Class Warfare Blog

June 3, 2018

What Did the Romans Want?

Filed under: History,Religion — Steve Ruis @ 12:25 pm
Tags: , , ,

I have commented often enough that Christianity getting adopted by the Roman Empire, first as a state religion (in 313 CE according to Roman records) and then later as the state religion of the Roman Empire (in 380 CE according to Roman records), held immense benefits for Christianity and Christians. (Of course this would not have happened unless Christianity endorsed slavery as Rome was a major slave state.) After these dates, the history of Christianity is rife with Christian prelates falling all over themselves to curry favor with the Emperor/Empire and in trying to get Roman state power to enforce their particular beliefs. (Prior to those adoptions the prelates pleaded for tolerance of all Christians, something that vanished thereafter.) If you haven’t read any of this first through fourth century church history a good place to start is the book Jesus Wars.).

I haven’t finished my readings on that era but a question comes to mind for which little in the way of answers has come is: what was in it for the Romans? It was Constantine who adopted Christianity as “a” state religion of Rome and I saw one comment that made sense. Constantine, apparently, admired the control Christian bishops had over their “flocks.” Pagan religions were just rite centered. Other than performing the rites necessary to propitiate the gods (and being paid appropriately for that service), they made no demands upon “believers.” The Christian prelates, on the other hand, organized their communities and demanded behaviors when not performing rites, etc. It makes sense that Romans would appreciate this ability to create order administratively. In addition Christians had been a source of Roman concern for their disdain for the other gods. As part of a polytheistic culture, Roman citizens were supposed to respect the worship practices of all of the other cults. Christians and Jews respected none of them. This respect was a major aspect of Roman foreign policy. When the Romans conquered a people, they allowed them to keep their gods and worship practices. In fact, Romans welcomed the “captured” gods into the Roman pantheon. Sometimes they did this by melding the conquered gods into pre-existing Roman gods and other times they just added them to the list of gods to be worshiped in the Empire. Rome had an official office of Roman cults whose role it was to keep track of all of these accepted cults and make sure they were being worshipped (thus protecting the Empire from angry jilted gods).

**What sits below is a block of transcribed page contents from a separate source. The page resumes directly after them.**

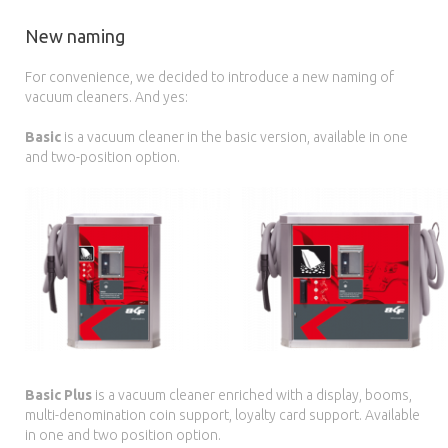
New naming
For convenience, we decided to introduce a new naming of
vacuum cleaners. And yes:
Basic
is a vacuum cleaner in the basic version, available in one
and two-position option.
Basic Plus
is a vacuum cleaner enriched with a display, booms,
multi-denomination coin support, loyalty card support. Available
in one and two position option.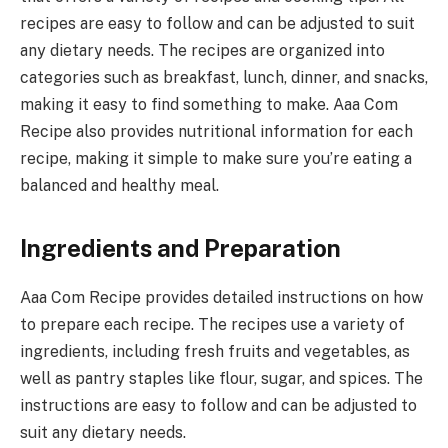
recipes are easy to follow and can be adjusted to suit
any dietary needs. The recipes are organized into
categories such as breakfast, lunch, dinner, and snacks,
making it easy to find something to make. Aaa Com
Recipe also provides nutritional information for each
recipe, making it simple to make sure you’re eating a
balanced and healthy meal.
Ingredients and Preparation
Aaa Com Recipe provides detailed instructions on how
to prepare each recipe. The recipes use a variety of
ingredients, including fresh fruits and vegetables, as
well as pantry staples like flour, sugar, and spices. The
instructions are easy to follow and can be adjusted to
suit any dietary needs.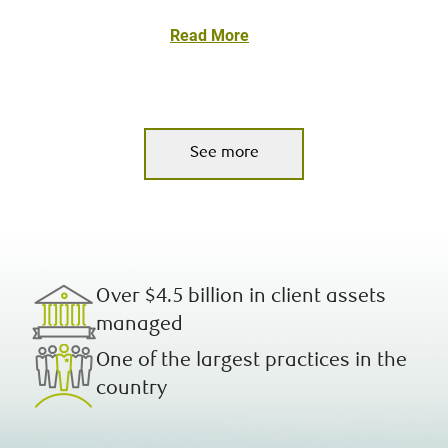
Read More
See more
Over $4.5 billion in client assets
managed
One of the largest practices in the
country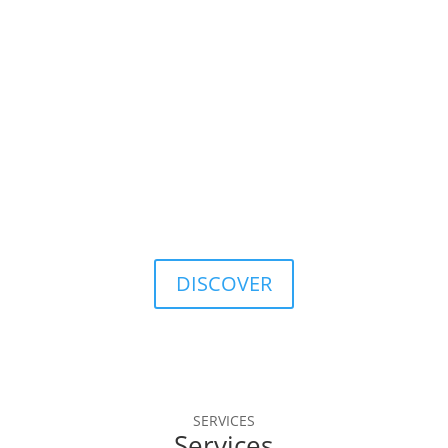
database.
40
Years of Data History
A solid tradition, with continuous evolution in the 
markets.
DISCOVER
SERVICES
Services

So, bringing a conquered cult’s gods into the fold, as it were, was a standard practice. But Judaism/Christianity had somewhat of a checkered past, which resulted in Roman oppression in several short stints. (This oppression was much overblown by Judaic/Christian propaganda. Nobody persecuted Christians anywhere near as much as other Christians.) So, what the Romans wanted was religious peace and the support for their civilization Empire that religions brought. Constantine even tried to help the Christians find their center in the first great Christian get together of their leaders. He took hundreds of them in at one of his plush villas and wined and dined them. He even attended and participated in some of their deliberative sessions and left the conclave thinking that he had helped them find their way (and his way to religious peace). Little did he know that the troubles were just getting started.

So, the Romans were looking to use the authority of the Christian bishops to rein in some of the disdainful behavior of Christians toward other cults and the Christians were looking for … what?

If you find anything in the histories to explain what Christians wanted from the Roman Empire (remember the Romans, the guys who crucified Jesus?) other than state power to enforce their particular orthodoxy, please let me know as I have seen nothing else so far.

This propensity by Christians to seek state power to enforce their religion continues in the U.S. to this day.



  1. Indeed it does, but they’re not doing themselves any favours with their embrace of Agent Orange.


    Comment by john zande — June 3, 2018 @ 2:08 pm | Reply

  2. Although, the Donald is packing the federal courts with conservatives who are likely to continue making bad decisions such as the Hobby Lobby case … and the floodgates will open for “religious liberty” cases as soon as the goobers discover they can win.